You're a newly hired Data Analyst at **Olist**, Brazil's largest department store marketplace. Olist connects thousands of small businesses (sellers) with customers across Brazil through a unified e-commerce platform. Think of it as Brazil's answer to Amazon Marketplace or Etsy at scale.

You arrive Monday morning to find this email from **Paula Costa**, VP of Marketplace Operations:

---

**From:** Paula Costa <paula.costa@olist.com>  
**To:** You (Data Analytics Team)  
**Subject:** URGENT: Q4 Board Meeting Data - Due Wednesday

> Team,
>
> Our Q4 board meeting is Friday morning. I need insights on seller performance, customer behavior, and product trends to present to the executive team. The board is particularly interested in:
> 
> 1. **Revenue drivers** - which product categories are generating the most sales?
> 2. **Seller performance** - who are our top-performing sellers by state?
> 3. **Customer feedback gaps** - what percentage of orders lack reviews, and why does this matter?
> 
> I need **data-driven answers** by Wednesday EOD. Please analyze our marketplace data (2016-2018) and provide:
> - Clear SQL queries that I can verify
> - Business insights I can present to non-technical executives
> - Recommendations for action
> 
> **Context:** We're evaluating whether to expand seller recruitment in certain states, invest in review incentive programs, and potentially restructure our product category strategy. Your analysis will inform million-dollar decisions.
> 
> I'm counting on you.
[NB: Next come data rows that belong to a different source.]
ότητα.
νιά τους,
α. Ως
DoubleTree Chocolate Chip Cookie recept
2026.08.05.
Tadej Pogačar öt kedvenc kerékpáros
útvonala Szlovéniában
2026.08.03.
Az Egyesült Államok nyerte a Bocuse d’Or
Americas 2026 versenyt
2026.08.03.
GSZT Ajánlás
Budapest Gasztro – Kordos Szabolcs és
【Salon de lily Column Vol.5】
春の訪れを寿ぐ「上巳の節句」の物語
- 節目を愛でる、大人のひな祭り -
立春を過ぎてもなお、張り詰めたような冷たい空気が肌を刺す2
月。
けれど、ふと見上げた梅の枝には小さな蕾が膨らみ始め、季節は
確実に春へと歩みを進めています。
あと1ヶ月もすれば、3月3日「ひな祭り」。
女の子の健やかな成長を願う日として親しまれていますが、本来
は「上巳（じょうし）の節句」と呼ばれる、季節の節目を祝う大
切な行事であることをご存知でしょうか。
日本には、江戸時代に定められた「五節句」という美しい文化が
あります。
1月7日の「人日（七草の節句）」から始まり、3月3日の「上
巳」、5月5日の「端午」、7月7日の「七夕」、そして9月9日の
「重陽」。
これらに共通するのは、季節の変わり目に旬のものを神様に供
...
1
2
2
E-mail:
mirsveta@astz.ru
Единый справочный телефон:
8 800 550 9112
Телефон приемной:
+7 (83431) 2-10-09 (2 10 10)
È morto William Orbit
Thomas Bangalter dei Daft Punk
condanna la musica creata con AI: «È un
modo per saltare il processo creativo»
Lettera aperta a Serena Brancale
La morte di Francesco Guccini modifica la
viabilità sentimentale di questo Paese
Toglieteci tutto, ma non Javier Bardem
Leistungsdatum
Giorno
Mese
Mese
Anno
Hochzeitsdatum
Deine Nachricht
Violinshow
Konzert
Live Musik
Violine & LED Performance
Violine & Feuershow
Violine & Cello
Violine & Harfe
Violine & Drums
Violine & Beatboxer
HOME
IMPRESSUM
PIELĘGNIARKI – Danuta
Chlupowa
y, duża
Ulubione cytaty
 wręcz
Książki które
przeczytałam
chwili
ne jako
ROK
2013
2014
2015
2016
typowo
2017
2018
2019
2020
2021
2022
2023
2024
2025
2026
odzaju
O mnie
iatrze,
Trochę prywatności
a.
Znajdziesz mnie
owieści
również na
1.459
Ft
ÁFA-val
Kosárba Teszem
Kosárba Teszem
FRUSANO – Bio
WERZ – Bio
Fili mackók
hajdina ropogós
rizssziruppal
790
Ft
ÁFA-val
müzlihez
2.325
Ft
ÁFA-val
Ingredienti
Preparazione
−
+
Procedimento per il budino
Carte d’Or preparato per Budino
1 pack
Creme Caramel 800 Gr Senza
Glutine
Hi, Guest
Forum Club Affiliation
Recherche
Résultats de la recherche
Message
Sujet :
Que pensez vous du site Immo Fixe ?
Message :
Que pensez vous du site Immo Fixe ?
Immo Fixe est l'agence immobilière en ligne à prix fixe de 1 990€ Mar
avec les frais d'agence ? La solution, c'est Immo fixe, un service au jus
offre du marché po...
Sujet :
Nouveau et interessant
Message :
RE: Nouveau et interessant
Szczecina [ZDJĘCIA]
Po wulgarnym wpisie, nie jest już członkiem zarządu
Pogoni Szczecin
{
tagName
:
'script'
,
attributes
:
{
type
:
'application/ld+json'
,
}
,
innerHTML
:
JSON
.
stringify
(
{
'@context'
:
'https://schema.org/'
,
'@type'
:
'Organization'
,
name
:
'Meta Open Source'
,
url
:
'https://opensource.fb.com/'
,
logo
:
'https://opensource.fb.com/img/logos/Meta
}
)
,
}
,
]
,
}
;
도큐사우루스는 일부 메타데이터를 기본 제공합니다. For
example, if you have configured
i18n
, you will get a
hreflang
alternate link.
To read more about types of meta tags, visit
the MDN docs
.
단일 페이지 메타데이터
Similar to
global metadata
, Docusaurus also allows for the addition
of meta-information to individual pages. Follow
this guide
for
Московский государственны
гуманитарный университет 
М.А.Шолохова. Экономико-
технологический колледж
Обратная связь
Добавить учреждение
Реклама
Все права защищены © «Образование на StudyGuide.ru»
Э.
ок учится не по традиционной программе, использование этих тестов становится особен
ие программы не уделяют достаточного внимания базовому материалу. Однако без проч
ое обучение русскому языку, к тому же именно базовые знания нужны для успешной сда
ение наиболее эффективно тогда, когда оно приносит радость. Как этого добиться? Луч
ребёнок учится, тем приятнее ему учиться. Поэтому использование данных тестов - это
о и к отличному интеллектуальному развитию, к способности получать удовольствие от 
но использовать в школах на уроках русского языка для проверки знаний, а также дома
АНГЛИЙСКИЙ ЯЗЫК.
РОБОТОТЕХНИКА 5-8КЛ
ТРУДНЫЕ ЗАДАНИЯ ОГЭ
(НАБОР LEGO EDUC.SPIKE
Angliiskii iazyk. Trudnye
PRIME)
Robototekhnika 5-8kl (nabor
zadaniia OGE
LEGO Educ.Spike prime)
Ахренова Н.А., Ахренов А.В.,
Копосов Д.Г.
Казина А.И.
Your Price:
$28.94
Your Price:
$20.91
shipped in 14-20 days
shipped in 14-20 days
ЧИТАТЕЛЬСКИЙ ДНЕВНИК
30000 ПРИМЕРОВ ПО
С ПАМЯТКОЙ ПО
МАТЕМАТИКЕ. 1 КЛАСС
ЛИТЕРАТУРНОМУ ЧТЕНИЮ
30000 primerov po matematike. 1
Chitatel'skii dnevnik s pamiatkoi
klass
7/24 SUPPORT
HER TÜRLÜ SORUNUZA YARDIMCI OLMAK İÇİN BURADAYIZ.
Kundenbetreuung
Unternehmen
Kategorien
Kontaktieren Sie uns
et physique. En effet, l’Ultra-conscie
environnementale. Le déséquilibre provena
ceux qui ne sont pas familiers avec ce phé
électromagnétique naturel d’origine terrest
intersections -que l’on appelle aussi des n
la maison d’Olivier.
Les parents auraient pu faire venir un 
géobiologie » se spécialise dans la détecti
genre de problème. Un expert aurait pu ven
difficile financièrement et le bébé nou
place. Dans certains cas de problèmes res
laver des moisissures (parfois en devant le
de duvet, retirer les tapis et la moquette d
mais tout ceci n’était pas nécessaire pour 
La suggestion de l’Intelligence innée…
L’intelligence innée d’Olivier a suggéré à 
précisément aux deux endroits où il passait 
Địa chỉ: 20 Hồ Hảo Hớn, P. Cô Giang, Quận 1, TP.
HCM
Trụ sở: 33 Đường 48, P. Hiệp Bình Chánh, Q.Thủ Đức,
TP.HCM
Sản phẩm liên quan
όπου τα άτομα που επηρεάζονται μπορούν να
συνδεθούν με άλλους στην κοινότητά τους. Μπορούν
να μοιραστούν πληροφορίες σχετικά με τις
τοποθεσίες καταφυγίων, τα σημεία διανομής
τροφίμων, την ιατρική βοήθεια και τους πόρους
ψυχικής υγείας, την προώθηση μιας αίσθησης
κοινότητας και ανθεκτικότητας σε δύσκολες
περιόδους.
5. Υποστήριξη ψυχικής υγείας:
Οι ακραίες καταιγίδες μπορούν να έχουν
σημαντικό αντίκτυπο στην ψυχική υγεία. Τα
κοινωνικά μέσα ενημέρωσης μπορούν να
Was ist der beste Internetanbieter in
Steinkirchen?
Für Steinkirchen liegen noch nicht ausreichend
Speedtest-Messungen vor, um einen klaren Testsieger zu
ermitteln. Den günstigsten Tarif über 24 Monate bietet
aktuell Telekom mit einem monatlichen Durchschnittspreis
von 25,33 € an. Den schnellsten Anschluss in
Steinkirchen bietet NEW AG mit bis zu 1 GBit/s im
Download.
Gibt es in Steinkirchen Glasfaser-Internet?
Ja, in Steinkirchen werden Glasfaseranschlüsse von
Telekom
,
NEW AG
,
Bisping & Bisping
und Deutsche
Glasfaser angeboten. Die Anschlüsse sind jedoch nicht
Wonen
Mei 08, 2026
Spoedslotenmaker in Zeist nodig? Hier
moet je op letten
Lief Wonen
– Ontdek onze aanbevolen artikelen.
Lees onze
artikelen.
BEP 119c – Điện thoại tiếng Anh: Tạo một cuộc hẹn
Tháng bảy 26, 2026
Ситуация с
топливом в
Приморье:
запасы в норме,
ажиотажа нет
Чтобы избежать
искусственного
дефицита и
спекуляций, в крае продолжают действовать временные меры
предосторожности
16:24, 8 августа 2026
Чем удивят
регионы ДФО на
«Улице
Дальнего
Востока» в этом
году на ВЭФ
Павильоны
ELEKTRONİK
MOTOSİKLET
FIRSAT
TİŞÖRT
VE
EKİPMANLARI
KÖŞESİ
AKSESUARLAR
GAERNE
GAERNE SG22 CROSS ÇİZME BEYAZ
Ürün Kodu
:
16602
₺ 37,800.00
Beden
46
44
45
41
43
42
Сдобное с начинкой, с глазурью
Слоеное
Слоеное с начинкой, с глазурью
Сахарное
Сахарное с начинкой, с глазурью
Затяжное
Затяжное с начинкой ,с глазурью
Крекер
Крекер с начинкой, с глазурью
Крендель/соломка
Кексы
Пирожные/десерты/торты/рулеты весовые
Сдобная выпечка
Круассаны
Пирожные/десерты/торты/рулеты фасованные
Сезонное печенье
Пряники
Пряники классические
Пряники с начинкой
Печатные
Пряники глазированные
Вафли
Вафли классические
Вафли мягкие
Let's show the board what data analytics can do.
> 
> — Paula

---

**Your Mission:** Use SQL joins, aggregations, and data analysis to answer Paula's questions and deliver actionable business insights.

---

## Setup: Load Data and Connect to DuckDB

In [1]:
# Import libraries
import duckdb
import pandas as pd
import warnings
warnings.filterwarnings('ignore')

# Connect to in-memory database
con = duckdb.connect(':memory:')

print("✅ Connected to DuckDB!")

✅ Connected to DuckDB!


In [2]:
# Load all necessary tables
con.execute("""
    CREATE TABLE orders AS
    SELECT * FROM '../../data/day2/block_a/olist_orders_dataset.csv'
""")

con.execute("""
    CREATE TABLE customers AS
    SELECT * FROM '../../data/day2/block_a/olist_customers_dataset.csv'
""")

con.execute("""
    CREATE TABLE order_items AS
    SELECT * FROM '../../data/day2/block_a/olist_order_items_dataset.csv'
""")

con.execute("""
    CREATE TABLE products AS
    SELECT * FROM '../../data/day2/block_a/olist_products_dataset.csv'
""")

con.execute("""
    CREATE TABLE sellers AS
    SELECT * FROM '../../data/day2/block_a/olist_sellers_dataset.csv'
""")

con.execute("""
    CREATE TABLE reviews AS
    SELECT * FROM '../../data/day2/block_a/olist_order_reviews_dataset.csv'
""")

con.execute("""
    CREATE TABLE categories AS
    SELECT * FROM '../../data/day2/block_a/product_category_name_translation.csv'
""")

print("✅ All tables loaded successfully!")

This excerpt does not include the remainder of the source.